Program MBG merupakan janji kampanye presiden Prabowo yang mencoba untuk langsung di realisasikan. Program ini bertujuan untuk memberikan gizi yang cukup untuk anak-anak sekolah sebagai salah satu pencegahan stunting dan malnutrisi yang terjadi pada anak-anak, serta untuk menyerap banyak tenaga kerja, sehingga mampu mengurangi angka pengangguran di Indonesia. Namun terjadinya kasus keracunan yang berulangkali justru menunjukan bahwa pemerintah belum memiliki sistem dan aturan yang jelas untuk program MBG ini.

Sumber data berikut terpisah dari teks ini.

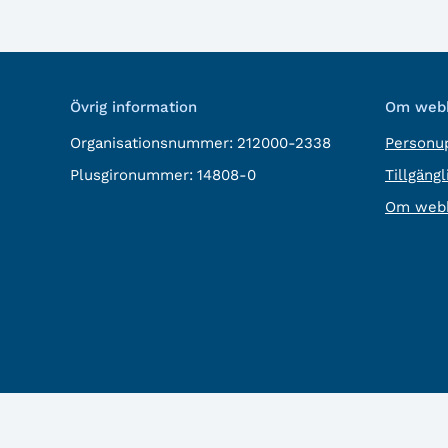
Övrig information
Om webb
Organisationsnummer:
212000-2338
Personup
Plusgironummer:
14808-0
Tillgäng
Om webb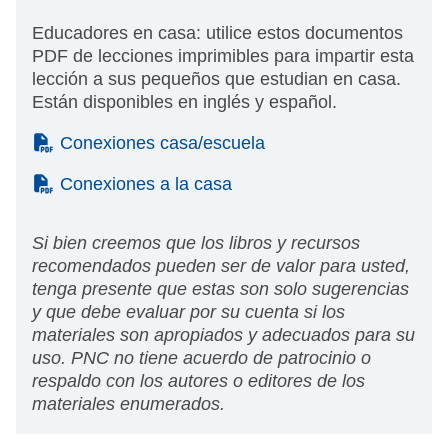
Educadores en casa: utilice estos documentos
PDF de lecciones imprimibles para impartir esta
lección a sus pequeños que estudian en casa.
Están disponibles en inglés y español.
(PDF)
Conexiones casa/escuela
(PDF)
Conexiones a la casa
Si bien creemos que los libros y recursos
recomendados pueden ser de valor para usted,
tenga presente que estas son solo sugerencias
y que debe evaluar por su cuenta si los
materiales son apropiados y adecuados para su
uso. PNC no tiene acuerdo de patrocinio o
respaldo con los autores o editores de los
materiales enumerados.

SPPG yang bertugas mulai dari Ahli Gizi yang harusnya mengawasi petugas pengolahan dan memastikan bahan-bahan makanan yang digunakan, petugas yang bertanggung jawab dalam proses pengolahan, penyiapan dan pendistribusian makanan hingga sampai ke siswa, justru melalukukan kelalaian yang mengancam kesehatan bahkan nyawa anak-anak. Dan kasus ini bukan hanya terjadi pada satu daerah saja, namun di berbagai daerah. Dari pihak pemerintah pun tidak memberikan sanksi yang tegas kepada petugas yang lalai akan tanggung jawabnya dalam penjaminan mutu dan kualitas makanan MBG.

Namun, bila ditelisik lebih dalam, anggaran makanan MBG untuk per porsinya hanya berkisar antara Rp 8.000 hingga Rp 10.000, jumalah ini jelas tidak bisa memenuhi kualitas gizi yang bagus untuk anak-anak di tengah-tengah ekonomi dimana semua bahan pokok serba mahal. Pasalnya, program MBG ini tidak sepenuhnya dikelola oleh pemerintah, tapi diserahkan kepada pihak swasta yang pastinya akan mengambil untung dari program MBG.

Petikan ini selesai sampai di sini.